Soon we discovered they were coming to Yosemite and were looking for ideas. Sally and I relish the chance to evangelize about the wonders of Yosemite and soon we were advising them about what to see. The boat was beginning to dock at Elba and we all had to rush to our exits. They had driven their rental car onboard and had to rush to the car deck, us to the doors on the deck below. Before parting, Zach and I exchanged V-cards, virtual address cards with all our information, agreeing we would get together on the island to talk more about their trip and what to see.
Once on the ferry dock, we texted Mark to let him know we were on the island and needed a ride to our campsite for the night. He messaged back that it would take him 20-25 minutes to drive to the dock from the camp. This was perfect for us, as we saw a supermarket just down the road and walked to stock up on supplies of fresh fruits and vegetable to complement our pasta.
Once we had connected with Mark, we began the drive back across the island to "Camp Lacona" on the south side. Mark is 29, from the Netherlands, with a degree in social work. He is a traveler, having been in Indonesia working with autistic and ADHD kids before he took this job on Elba running helping run the camp. He is quick to smile, very kind and adventurous.
The camp is at the neck of a peninsula, up on a hill above a campground. On the walk up the hill from the parking area amongst the trees we stopped at the bathrooms. He said there was a good view from here. The bathrooms are spotless, and true to his word, from the upper deck where the sinks are is a spectacular view of the beaches on either side of the peninsula, a sandy beach to the southwest, and a rock beach to the northeast.
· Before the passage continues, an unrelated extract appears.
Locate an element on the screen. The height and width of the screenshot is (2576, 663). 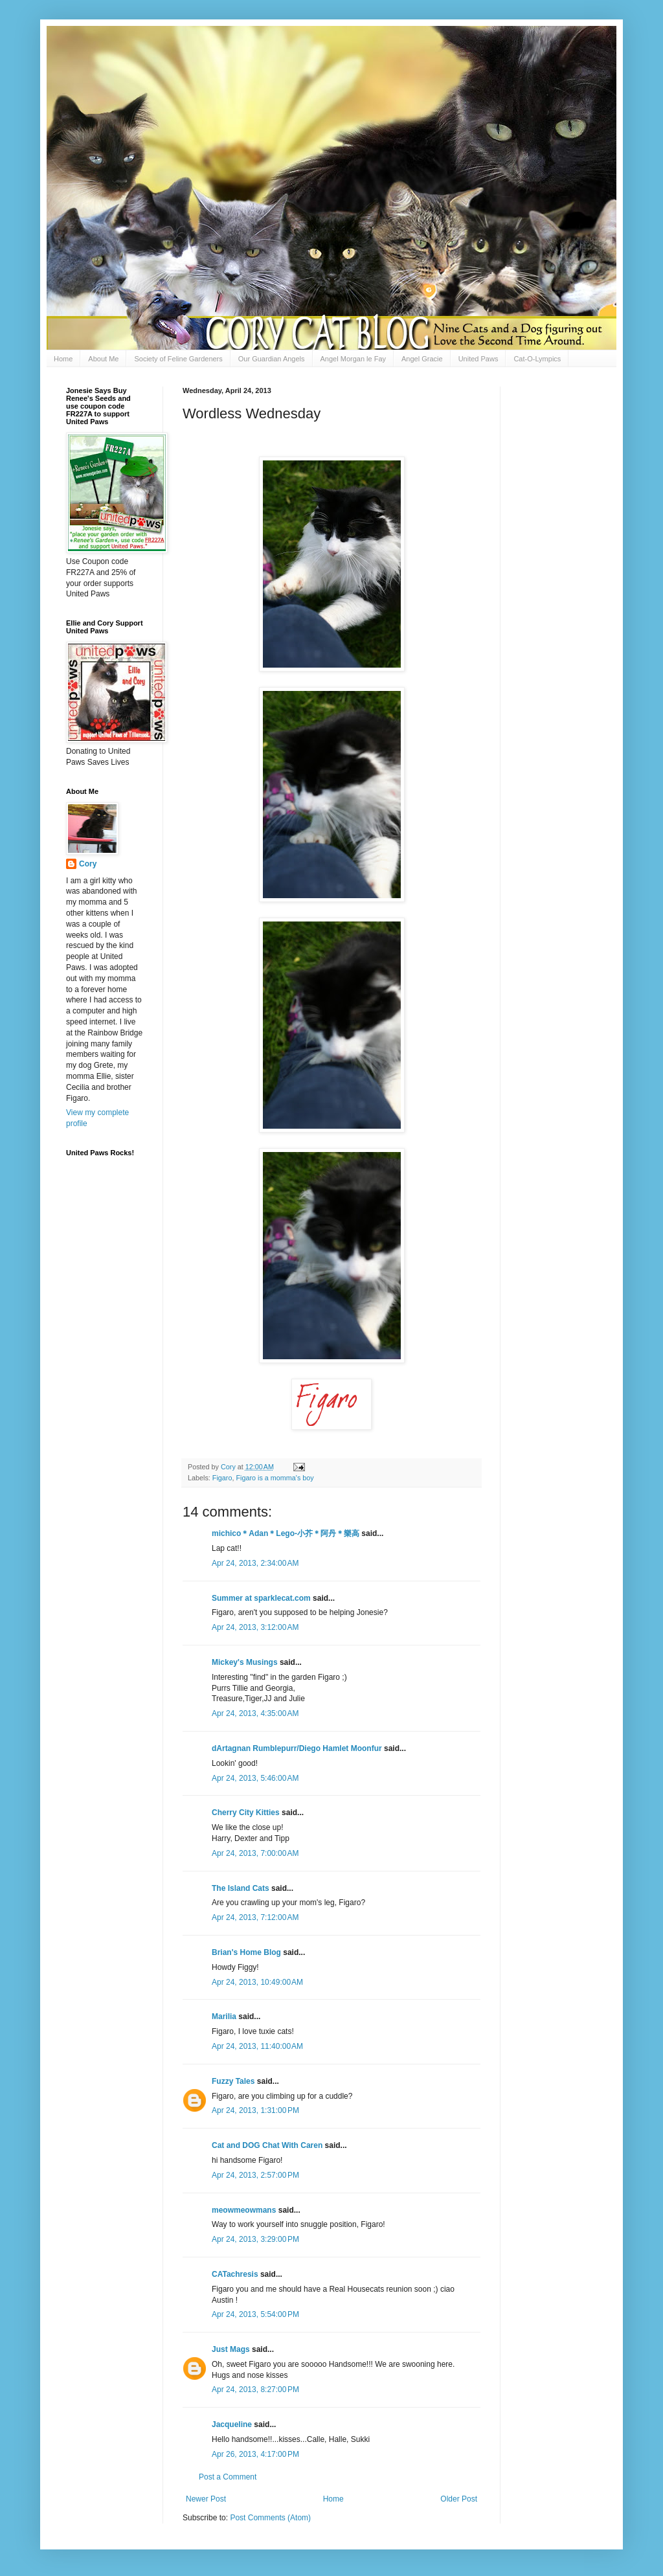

On top of the hill he showed us to our tent tucked down in a corner. The camp accommodates 80 in tents and caters to school groups, although half their clients now come via Air B&B. We are ahead of the high season, so it is just Sally and I, Mark and his assistant Robin, a 22 years old beautiful and delightful girl from the Netherlands and a German woman, Katarina, and her 23 year old daughter, Ester, staying for 10 days.
There is a commons area tent, probably 15 feet by 30 feet with refrigerators, gas hot plates, sound system, tables, benches, two comfy chairs, racks for storing food, kitchen utensils and silverware for 80 and then tents scattered down the hill amongst the trees to accommodate 80. The wind was blowing strongly as we arrived, and Mark gave us a quick orientation to the use of the common area and kitchen in the tent. Soon we were boiling water for pasta, broccoli and cheese for dinner as Mark and Robin cooked next to us in the cozy tent, lively conversation about goals, aspirations, past experiences and more floating through the air along with the smells of cooking dinner.
What a delight!! We had high expectations of this tent experience on Elba, and it was living up to them all. We put some Pink Floyd on the sound system, enjoyed our dinner, then relaxed and continued our conversations. Mark and Robin cooked a mound of potatoes that could have fed 20, mashed them up with herbs and spices, fried up 5 hamburger patties and a quart of string beans and were soon devouring most of it.
The wind continued to buffet the tent as the sun set and we headed to our tent for the night. Fitted sheets were already on the mattresses of the bunk beds. We had to put the duvet covers on the quilts. With a power cord sneaking in through the back of the tent attached to a power strip, we plugged in the light so we could see, plugged in our iPad and phones to charge and then unplugged the light to sleep. This is going to be fun.